If the condition is true of (BP > 110.0), (FH > 0.0), (Neut > 51.0), and (Typical Chest Pain > 0.0), then the CAD exist highly accurate and also interestingness index, otherwise, the person is Normal. If the condition is true of (Typical Chest Pain > 0.0) and (Atypical = {N}), then the result it is like the result of previous conditions. In the following, if the condition is true of (Weight > 8.0), (CR > 0.9), (Typical Chest Pain > 0.0), and (Atypical = {N}), then the person is abnormal or CAD. Finally, if (K ≤ 4.9), (WBC > 5700.0), (CR < 0.9), (DM > 0.0), and (Typical Chest Pain > 0.0) is true, as a result the person is abnormal.

In recent years, several studies have been conducted on the diagnosis of CAD on different datasets using data mining methods.
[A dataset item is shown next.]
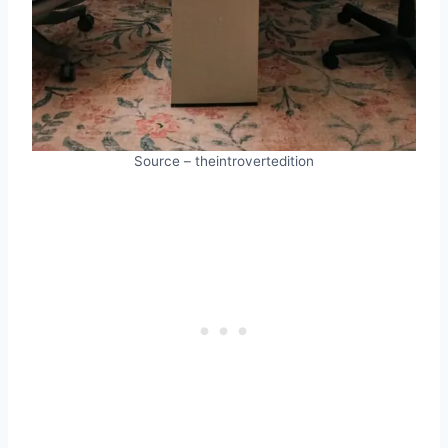
Source – theintrovertedition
To this end, we review recent research on the updated Z-Alizadeh Sani dataset, as described in

Table 8. The performed works for CAD diagnosis on the Z-Alizadeh Sani dataset with the 10-fold cross validation method.
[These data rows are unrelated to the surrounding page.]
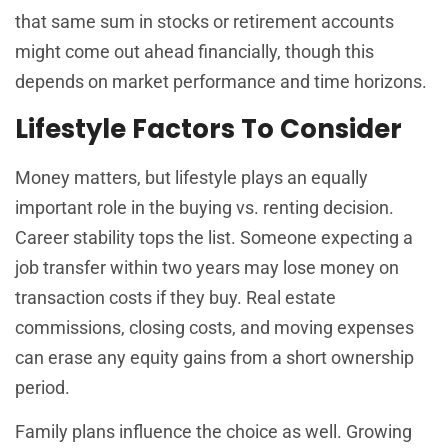
that same sum in stocks or retirement accounts
might come out ahead financially, though this
depends on market performance and time horizons.
Lifestyle Factors To Consider
Money matters, but lifestyle plays an equally
important role in the buying vs. renting decision.
Career stability tops the list. Someone expecting a
job transfer within two years may lose money on
transaction costs if they buy. Real estate
commissions, closing costs, and moving expenses
can erase any equity gains from a short ownership
period.
Family plans influence the choice as well. Growing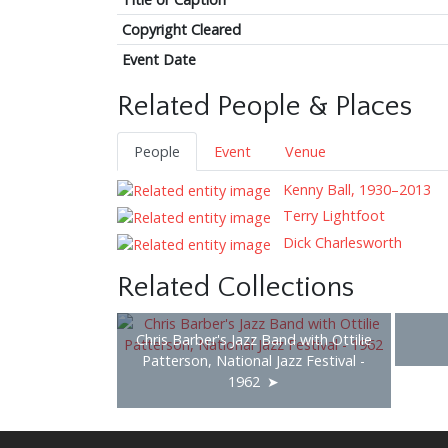
Copyright Cleared
Event Date
Related People & Places
People
Event
Venue
Kenny Ball, 1930–2013
Terry Lightfoot
Dick Charlesworth
Related Collections
Chris Barber's Jazz Band with Ottilie
Patterson, National Jazz Festival -
1962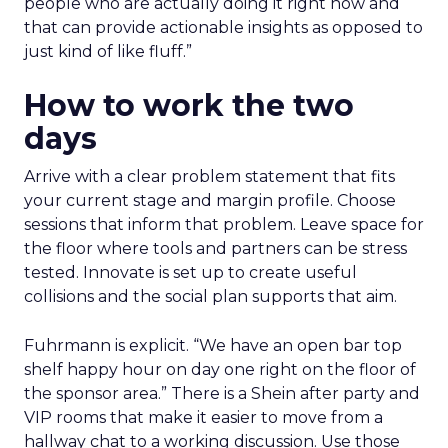
people who are actually doing it right now and
that can provide actionable insights as opposed to
just kind of like fluff.”
How to work the two
days
Arrive with a clear problem statement that fits
your current stage and margin profile. Choose
sessions that inform that problem. Leave space for
the floor where tools and partners can be stress
tested. Innovate is set up to create useful
collisions and the social plan supports that aim.
Fuhrmann is explicit. “We have an open bar top
shelf happy hour on day one right on the floor of
the sponsor area.” There is a Shein after party and
VIP rooms that make it easier to move from a
hallway chat to a working discussion. Use those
Referense	Methods	No. Features Subset Selection	Accuracy (%)	Auc %	Gini %
[37]	Naïve Bayes-SMO	16	88.52	Not reported	Not reported
[12]	SMO along with information Gain	34	94.08	Not reported	Not reported
[38]	SVM along with average information gain and also information gain	24	86.14 for LAD 83.17 for LCX 83.50 for RCA	Not reported	Not reported
[39]	Neural network-genetic algorithm-weight by SVM	22	93.85	Not reported	Not reported
[36]	SVM along with feature engineering	32	96.40	92	Not reported
[40]	N2Genetic-nuSVM	29	93.08	Not reported	Not reported
In our study	Random trees	40	91.47	96.70	93.40

. The results of accuracy, AUC, and Gini criteria for the models were obtained according to the 10-fold cross validation method compared to previous studies.
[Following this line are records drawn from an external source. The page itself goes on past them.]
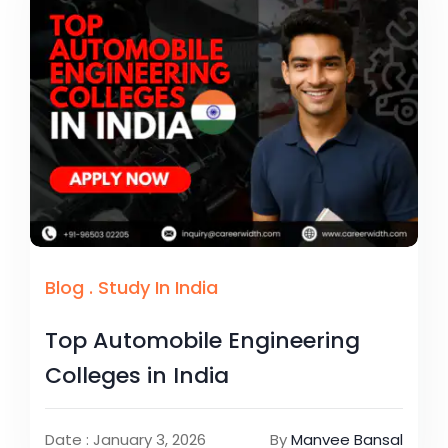
Blog
.
Study In India
Top Automobile Engineering
Colleges in India
Date : January 3, 2026
By
Manvee Bansal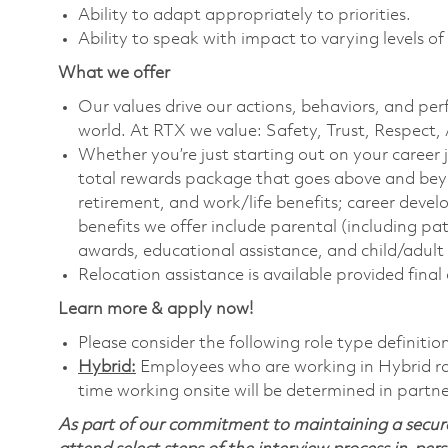
Ability to adapt appropriately to priorities.
Ability to speak with impact to varying levels of
What we offer
Our values drive our actions, behaviors, and per
world. At RTX we value: Safety, Trust, Respect,
Whether you’re just starting out on your career 
total rewards package that goes above and bey
retirement, and work/life benefits; career dev
benefits we offer include parental (including pa
awards, educational assistance, and child/adult
Relocation assistance is available provided final
Learn more & apply now!
Please consider the following role type definitio
Hybrid:
Employees who are working in Hybrid role
time working onsite will be determined in partne
As part of our commitment to maintaining a secure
Taking a look at Table 8, it can be seen that the proposed method based on random trees outperforms other methods in terms of accuracy, AUC, and Gini criteria. It implies that the 40 features extracted by using RTs are the most informative ones about the CAD disease.

7. Conclusions

In this study, a computer-aided diagnosis system was used to diagnose CAD as a common heart disease on the Z-Alizadeh Sani dataset [35], and this system was implemented using the IBM Spss Modeler version 18.0 tool. Since angiography is the most common tool of diagnosis of heart disease, it has cost and side effects for individuals. Therefore, artificial intelligence methods, that is, machine learning techniques, can be a solution to the stated challenge. Hence, such classification models including SVM, CHAID, C5.0, and random trees were used for modeling with the 10-fold cross-validation method, that are based on accuracy, AUC, Gini, ROI, profit, confidence, response, and gain, and were examined and evaluated. Finally, based on the criteria stated, the random trees model was found as the best model compared to the other models. The predictive features were selected based on the order of their priority with the highest accuracy, and we concluded that the random trees model with the most significant features of 40 and the accuracy of 91.47% has better performance than the other classification models. Considering this, with this number of features, we had more information gain than the features selected in previous works. Another achievement of this study was the important extraction rules for CAD diagnosis using the random trees model, with these rules shown in Table 6. As future work, the fuzzy intelligent system can be used in combination with artificial intelligence models to diagnose CAD on the Z-Alizadeh Sani dataset and other datasets. Another way to better diagnose CAD disease on this dataset and other real datasets is deep learning models and combining deep learning approaches with distributed design and architecture.